Korespondencyjnie głosowam do PE, ale w ramach hiszpanskich kandydatow. Bez problemu - z wyprzedzeniem tygodnia, liczy sie tradycyjnie data stempla pocztowego. A w ogole im mniej masz do czynienia z konsulatem tym zdrowiej.

1 polubienie

Skoro ktoś nie głosuje w swoich prawach, czy sprawie, to niech potem nie narzeka że jest coś nie po jego myśli. To także głosy na przyszłość by moje dzieci, rodzice, sąsiedzi itd. miały lepiej. Bez sensu żyć uprzedzeniami - bo na złość, bo mój głos nic nie warty itd. W starszych czasach ludzie bardziej doceniali swą wolność prawa do głosu np. w stanie wojennym często za cenę życia czy wyroków więziennych. Władza chcąca być przy korytku nie uważała form głosowania za obowiązek czy przywilej - głosowania były bardziej symboliczne, a wynik był już znany przed głosowaniem. Wolne wybory i swój głos zawdziéczamy walczącym rodzicom, smutne że młodzi tego nie doceniają co rodzice zrobili dla nich i potomnych. Okazja 1 raz na kilka lat może przesądzić o naszym łosie być lub nie
Dla mnie to przywilej, wobec tego rządu nie może być obowiązkiem z wielu powodów, wobec czego pójdę zagłosować co mi sumienie podpowie, a nie bo komuś się zamażył mój głos.

2 polubienia

Prawo…
choć w obecnej sytuacji jednak konieczność. Skoro rządzący nie mogą sobie narzucić samokontroli, to my im powinniśmy pałą wskazać kierunek…

3 polubienia

Ja za oceanem jak mogę, to idę do wyborów, a jak wiem na pewno, że mnie nie będzie, to głosuję wcześniej. Raz nie głosowałem, bo miałem nagły wyjazd do US.

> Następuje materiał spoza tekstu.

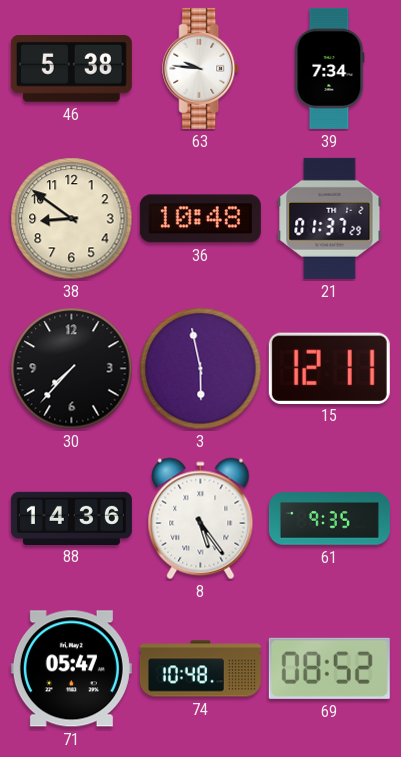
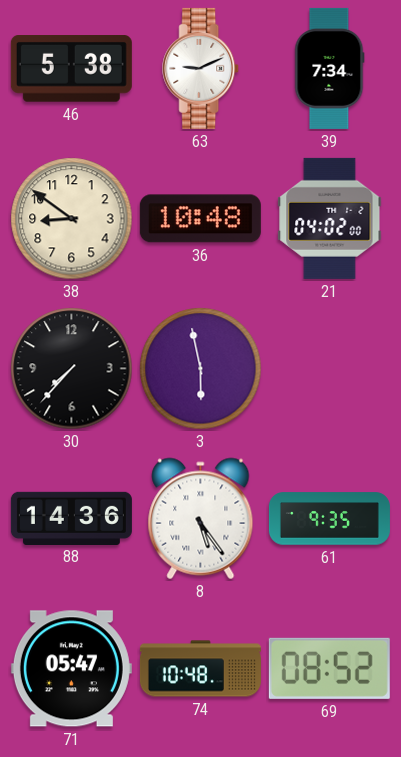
63: 9:46 -> 9:11
21: 01:37 -> 04:02
15: 12:11 -> none
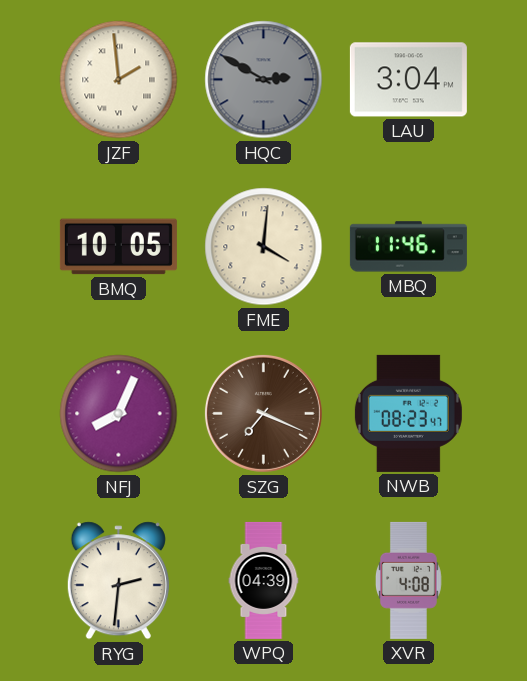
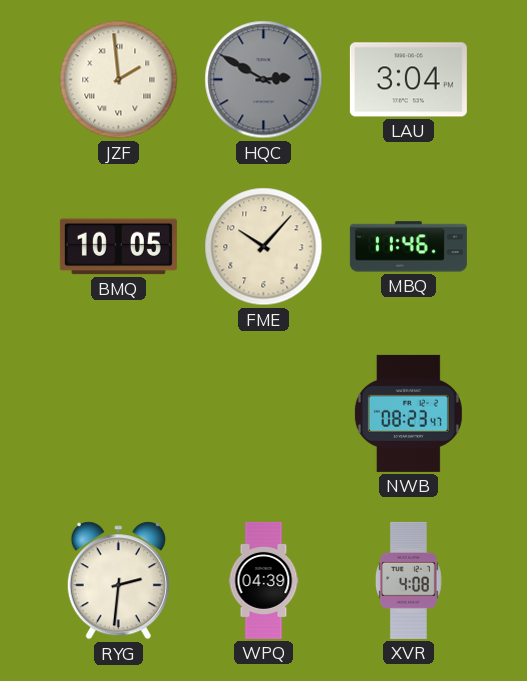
FME: 4:01 -> 10:07
NFJ: 8:04 -> none
SZG: 7:19 -> none
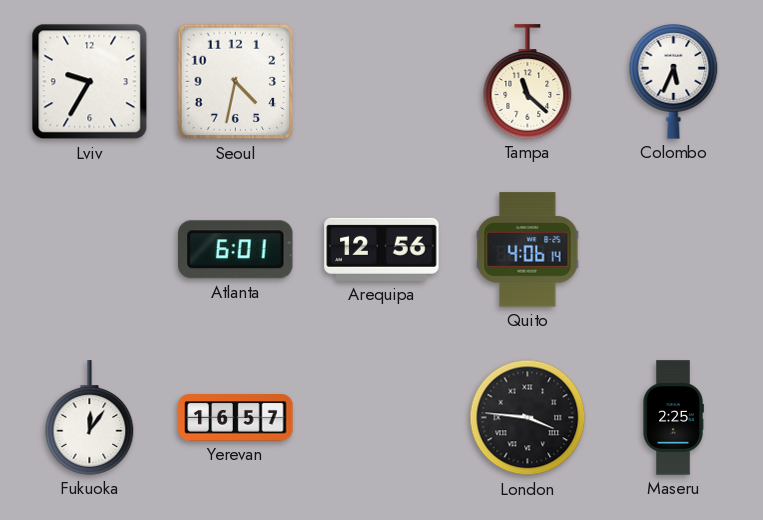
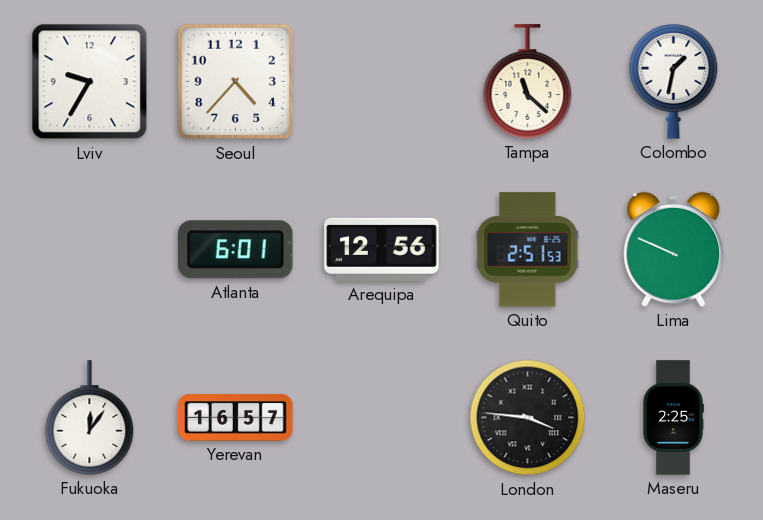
Seoul: 4:32 -> 4:37
Colombo: 5:34 -> 1:32
Quito: 4:06 -> 2:51
Lima: none -> 9:49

To przywilej, ale jednocześnie obywatelski obowiązek. A w Polsce w szczególności, jak można narzekać na rząd, jeżeli nie poszło się głosować? :stuck_out_tongue_winking_eye:

2 polubienia

W Australii to obowiązek! Jest jakas mala kara finansowa za nie wziecie udzialu w wyborach!